ZAHARMAN pasti tak menyangka, mimpi pun tidak, di hari tuanya harus mengalami nasib yang begitu pahit. Panca indranya tak lengkap lagi akibat ulah keterlaluan dari orangtua anak yang sehari-hari dia didik.
Selasa pagi, 1 Agustus 2023, kiranya menjadi hari yang paling tidak diharapkan Zaharman, 58. Ketika itu, di sela tugas mulianya di SMAN 7 Rejang Lebong, dia mendapati salah satu murid merokok di area kantin sekolah. Sebagai guru, dia tentu menegur, menyadarkan sang siswa bahwa merokok tidak baik, apalagi dilakukan di sekolah. Namun, alih-alih mematuhi, sang murid cuek bebek. Dia tak menggubris pak guru.
Dari situlah pangkal petaka berawal. Satu versi menyebutkan, tak terima ditegur, sang murid lalu mengadu kepada bapaknya. Versi lain menarasikan Zaharman emosi karena tak dihargai, lalu menendang siswa itu. Sang siswa pun pulang dan pradul ke ayahnya.
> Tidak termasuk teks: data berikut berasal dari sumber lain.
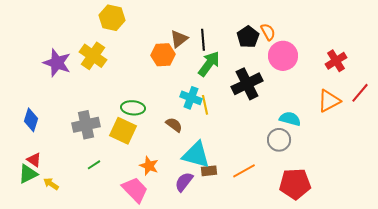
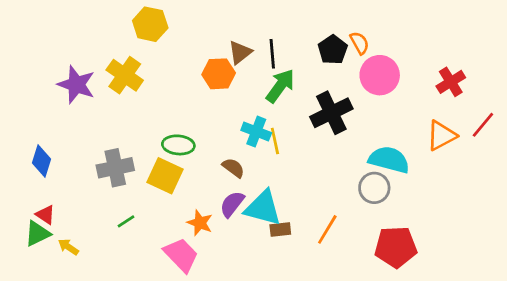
cyan semicircle: (290, 119) -> (389, 160), size x1.4
orange line: (244, 171) -> (327, 229), turned -30
purple semicircle: (184, 182) -> (232, 204), moved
Orangtua siswa, Arpanjaya, 45, tersulut amarah. Tanpa pikir panjang dia bergegas ke sekolah anaknya, mendatangi Zaharman, dengan membawa pisau dan ketapel. Singkat cerita, dia membidikkan ketapel dan mengenai mata pak guru hingga pecah. Kabar teranyar, Zaharman mengalami kebutaan permanen. Pelaku sudah ditangkap polisi, tapi Zaharman juga dilaporkan ke penegak hukum.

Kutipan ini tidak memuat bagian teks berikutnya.